In this wide ranging interview, Steven Wolfram [creator of Mathematica and Wolfram Alpha] talks about what he's been thinking about for the last 30+ years, and how some of the questions he's had for a long time are now being answered.
I looked for pull quotes, but narrowing down to just one or two quotes from a long interview seemed like it might send the SN discussion down a rabbit hole... if nothing else, this is a calm look at the same topics that have been all over the press recently from Hawking, Musk and others.
One interesting topic is about goals for AIs -- as well as intelligence (however you define it), we humans have goals. How will goals be defined for AIs? Can we come up with a good representation for goals that can be programmed?
(Score: 2) by ikanreed on Thursday July 30 2015, @02:07PM
No. No one decided that mattered. It lacks the identity of a goal in any real way.
Moreover, things not surviving contributes to the process just as much as organisms surviving. Natural selection and mutation plays out all on its own for any self-reproducing anything.
...I just realized I'm way too depressed to have one of my normal arguments.

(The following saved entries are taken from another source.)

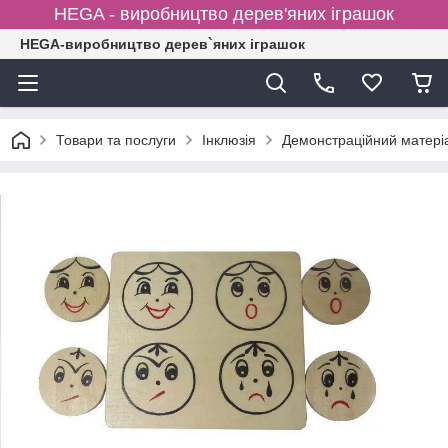
HEGA - виробництво дерев'яних іграшок
HEGA-виробництво дерев`яних іграшок
Товари та послуги
Інклюзія
Демонстрацiйний матерiал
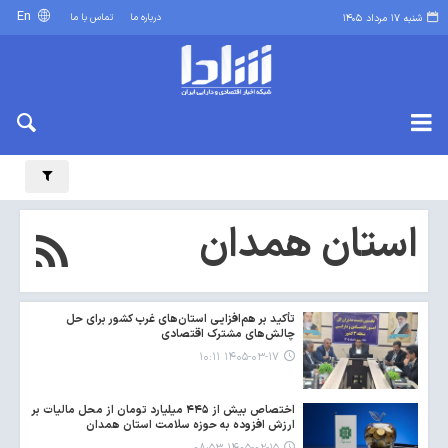
En
درباره ما
تماس با ما
شنبه ۱۷ مرداد ۱۴۰۵
استان همدان
تأکید بر هم‌افزایی استان‌های غرب کشور برای حل
چالش‌های مشترک اقتصادی
۱۴۰۵-۰۳-۱۷ ۱۰:۱۱
اختصاص بیش از ۴۴۵ میلیارد تومان از محل مالیات بر
ارزش افزوده به حوزه سلامت استان همدان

(Score: 1) by miljo on Thursday July 30 2015, @05:23PM
So the meaning of life is something akin to nihilism, or 42.
One should strive to achieve, not sit in bitter regret.
(Score: 2) by ikanreed on Thursday July 30 2015, @05:25PM
Not at all. I'm just sad.
(Score: 0) by Anonymous Coward on Friday July 31 2015, @02:35AM
yes, someone did. each individual decides what to eat, where to sleep, and who to screw in order to survive.